You are telling me that he always spoke like that? :)

Rachel Lockridge said...

Audacious E,

I wanted to thank you again for lillywhitening my life back in the OE days. I knew that DMB added to my musical well being, but was unaware of the way they increased my social status. I still have the disc you gave me and plan to break it out in honor of your insightful comments.
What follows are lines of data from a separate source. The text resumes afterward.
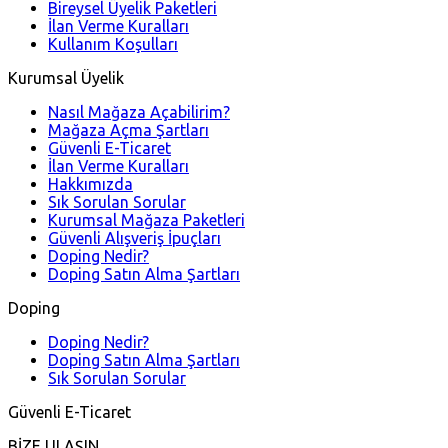
Bireysel Üyelik Paketleri
İlan Verme Kuralları
Kullanım Koşulları
Kurumsal Üyelik
Nasıl Mağaza Açabilirim?
Mağaza Açma Şartları
Güvenli E-Ticaret
İlan Verme Kuralları
Hakkımızda
Sık Sorulan Sorular
Kurumsal Mağaza Paketleri
Güvenli Alışveriş İpuçları
Doping Nedir?
Doping Satın Alma Şartları
Doping
Doping Nedir?
Doping Satın Alma Şartları
Sık Sorulan Sorular
Güvenli E-Ticaret
BİZE ULAŞIN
I share your struggle with detecting sarcasm via text, and so I was hoping you could make plain that stuffwhitepeoplelike blog for me. I have seen it before, but somehow I always seem to come up short as to the direction of the irony. Maybe I am not white enough to find it helpful for laughing at myself; or maybe I am too white, and thus don't even realize I am being laughed at by others. Can you please help me understand the ambiguous nature of whiter humor? Thanks in advance.

AL

Audacious Epigone said...

FK,

Hehe, yeah.

AL,

Heh, you didn't need the status booster like I did. I've always admired in you what I haven't been able to find in myself--security in who I am, as a thinker, as a friend, and as a moral being.

"I always seem to come up short as to the direction of the irony. Maybe I am not white enough to find it helpful for laughing at myself; or maybe I am too white, and thus don't even realize I am being laughed at by others."

You're hardly alone. It's humorous in how it points out the sometimes silly excesses and inanities of hip, white lefty intellectuals. Yet at the same time it's clear that as far as lampooning goes, there's scarcely another group to be made fun of that I would rather spend time with in thoughtful conversation. Because even though their feigned (and often skin-deep) erudition is often worthy of ridicule--that is, the motive is often vanity--the outcome of expanding one's understanding of the world (other cultures, the arts, etc) is admirable. More so than what Chris Rock makes fun of in the urban black community or the laddism of Britain.

If you have a few minutes, I suggest you read Agnostic's post on the subject. He gives a more satisfying answer to the quandry than I'm able to.